To clarify whether donor body mass index (dBMI) affects pediatric recipient outcomes, Emily Rothbaum Perito, M.D., from the University of California San Francisco, and colleagues analyzed data from the United Network for Organ Sharing for 3,788 pediatric liver transplants performed from 2004 to 2010.

The researchers found that, for children receiving adult donor livers, a dBMI of 25 to <35 kg/m² had no correlation with graft or patient survival, but a dBMI of ≥35 kg/m² significantly increased the risk of graft loss (hazard ratio [HR], 2.54) and death (HR, 3.56). In univariate or multivariate analyses there was no correlation between dBMI and graft loss or mortality for pediatric donors. Liver donors were commonly overweight or obese, but this did not affect post-transplant obesity. Even after adjustment for recipient, donor, and transplant risk factors, severe obesity (BMI ≥35 kg/m²) in adult donors increased the risk of graft loss and mortality.
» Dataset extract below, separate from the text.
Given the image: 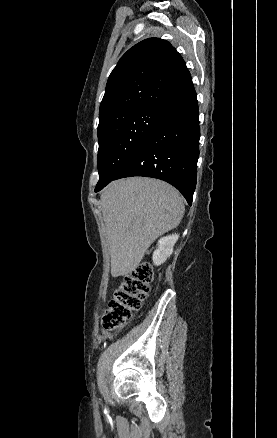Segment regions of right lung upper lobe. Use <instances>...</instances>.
Wrapping results in <instances>:
<instances>
[{"label": "right lung upper lobe", "mask_w": 277, "mask_h": 438, "mask_svg": "<svg viewBox=\"0 0 277 438\" xmlns=\"http://www.w3.org/2000/svg\"><path fill=\"white\" fill-rule=\"evenodd\" d=\"M192 89L191 75L176 49L166 40H143L129 49L111 72L99 121L114 115L165 110Z\"/></svg>", "instance_id": "right-lung-upper-lobe-1"}]
</instances>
"In summary, this analysis suggests that adults with a dBMI of 25 to <35 kg/m² may be acceptable candidates for living donor or deceased donation," the authors write. "Because of the increasing prevalence of overweight donors, further research on the impact of donor obesity and graft steatosis on pediatric liver transplantation as well as the role of obesity in decision making about donor acceptability is needed."